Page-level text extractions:

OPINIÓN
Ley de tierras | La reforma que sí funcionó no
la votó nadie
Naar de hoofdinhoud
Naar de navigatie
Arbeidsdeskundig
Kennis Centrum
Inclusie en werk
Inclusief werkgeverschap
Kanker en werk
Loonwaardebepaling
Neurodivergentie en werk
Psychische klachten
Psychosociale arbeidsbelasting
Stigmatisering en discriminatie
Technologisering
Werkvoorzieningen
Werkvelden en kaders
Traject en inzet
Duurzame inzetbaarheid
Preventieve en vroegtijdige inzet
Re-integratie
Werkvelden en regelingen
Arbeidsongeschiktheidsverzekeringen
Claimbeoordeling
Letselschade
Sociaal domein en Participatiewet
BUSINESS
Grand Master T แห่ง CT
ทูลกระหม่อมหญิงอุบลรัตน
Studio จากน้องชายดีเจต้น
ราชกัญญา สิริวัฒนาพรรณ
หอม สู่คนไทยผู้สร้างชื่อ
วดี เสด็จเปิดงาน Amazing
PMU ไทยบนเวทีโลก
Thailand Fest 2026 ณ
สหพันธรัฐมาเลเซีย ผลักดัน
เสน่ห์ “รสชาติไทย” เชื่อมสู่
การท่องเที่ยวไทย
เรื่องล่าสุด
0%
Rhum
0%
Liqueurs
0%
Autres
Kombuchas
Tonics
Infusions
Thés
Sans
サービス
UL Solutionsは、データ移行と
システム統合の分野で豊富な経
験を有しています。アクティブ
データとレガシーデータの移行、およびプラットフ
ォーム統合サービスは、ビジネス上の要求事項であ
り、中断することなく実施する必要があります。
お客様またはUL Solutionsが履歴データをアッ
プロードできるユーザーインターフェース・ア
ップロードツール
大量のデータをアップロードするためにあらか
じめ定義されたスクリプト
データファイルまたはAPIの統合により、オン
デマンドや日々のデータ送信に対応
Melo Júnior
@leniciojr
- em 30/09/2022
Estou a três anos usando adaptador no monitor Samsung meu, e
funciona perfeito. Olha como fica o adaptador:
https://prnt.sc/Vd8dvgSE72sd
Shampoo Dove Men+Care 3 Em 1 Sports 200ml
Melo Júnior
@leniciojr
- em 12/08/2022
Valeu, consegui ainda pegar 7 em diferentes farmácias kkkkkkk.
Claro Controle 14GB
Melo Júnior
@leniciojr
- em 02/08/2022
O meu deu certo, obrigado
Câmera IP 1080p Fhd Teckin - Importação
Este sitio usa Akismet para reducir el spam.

ACTIVITY:
Starting at the line that contains "Claro Controle 14GB", return every line through the last one above, exactly as written.

PROBLEM SOLUTION:
Claro Controle 14GB
Melo Júnior
@leniciojr
- em 02/08/2022
O meu deu certo, obrigado
Câmera IP 1080p Fhd Teckin - Importação
Este sitio usa Akismet para reducir el spam.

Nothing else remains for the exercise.